Sous la lumière jaune, le miroir lui renvoya un visage cadavérique, gris et brouillé. Il attendait désespérément un signe, l’infusion d’une force. L’ascenseur s’immobilisa dans un sursaut, mais son estomac continua de se soulever et le cardinal dut s’agripper à la rampe de métal pour reprendre son équilibre. Il se souvenait d’être monté dans ce même ascenseur avec le Saint-Père au début de sa papauté, et que deux vieux prélats étaient entrés. Ils étaient immédiatement tombés à genoux, ébahis de se trouver face à face avec le représentant du Christ sur terre, et le pape avait ri en disant : « Ne vous en faites pas, relevez-vous. Je ne suis qu’un vieux pécheur et ne suis pas au-dessus de vous… »

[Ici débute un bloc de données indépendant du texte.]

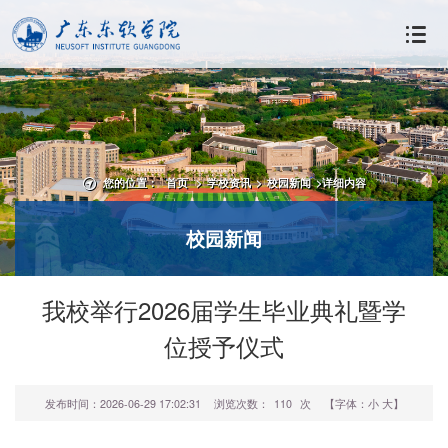
您的位置：
首页
>
学校资讯
>
校园新闻
>
详细内容
校园新闻
我校举行2026届学生毕业典礼暨学
位授予仪式
发布时间：2026-06-29 17:02:31
浏览次数：
110
次
【字体：
小
大
】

Le cardinal releva le menton. Son masque public. Les portes s’ouvrirent. Un épais rideau de complets sombres s’écarta pour le laisser passer. Il entendit un agent chuchoter dans sa manche :
— Le doyen est ici.
De l’autre côté du palier, devant la suite papale, trois religieuses appartenant à la congrégation des Filles de la Charité de Saint-Vincent-de-Paul se tenaient par la main et pleuraient. L’archevêque Woźniak, préfet de la Maison pontificale, vint à sa rencontre. Ses yeux gris pâle étaient gonflés derrière ses lunettes à monture d’acier.
— Éminence…, dit-il avec désespoir en levant les mains.

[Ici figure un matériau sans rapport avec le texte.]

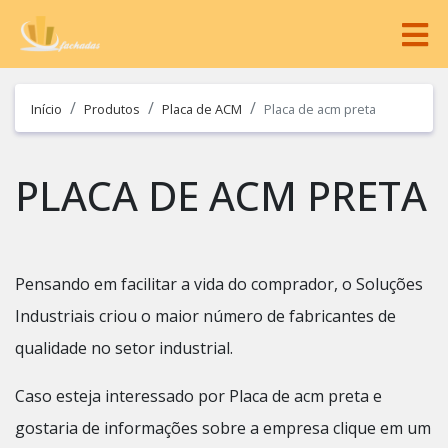
Início
Produtos
Placa de ACM
Placa de acm preta
PLACA DE ACM PRETA
Pensando em facilitar a vida do comprador, o Soluções
Industriais criou o maior número de fabricantes de
qualidade no setor industrial.
Caso esteja interessado por Placa de acm preta e
gostaria de informações sobre a empresa clique em um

Lomeli prit les joues de l’archevêque entre ses paumes et les pressa doucement. Il sentait la barbe de l’homme plus jeune sous ses doigts.
— Janusz, ta présence l’a rendu si heureux.
Puis un autre garde du corps — à moins qu’il ne s’agît d’un employé des pompes funèbres : ils s’habillaient pratiquement pareil —, bref, un autre homme en noir ouvrit la porte de la suite.
Le petit salon et la chambre plus petite encore sur laquelle il donnait étaient bondés. Pus tard, Lomeli établit une liste de plus d’une douzaine de personnes présentes, sans parler des membres de la sécurité — deux médecins, deux secrétaires particuliers, le Maître des célébrations liturgiques pontificales, qui était l’archevêque Mandorff, au moins quatre prêtres de la Chambre apostolique, Woźniak, et, bien sûr, les quatre principaux cardinaux de l’Église catholique : le secrétaire d’État, Aldo Bellini ; le camerlingue — ou chambellan — du Saint-Siège, Joseph Tremblay ; le Cardinal Pénitencier Majeur, sorte de grand confesseur, Joshua Adeyemi ; et lui-même, en tant que doyen du Collège cardinalice. Dans sa vanité, il s’était cru le premier à avoir été prévenu ; il découvrait qu’en réalité il avait été le dernier.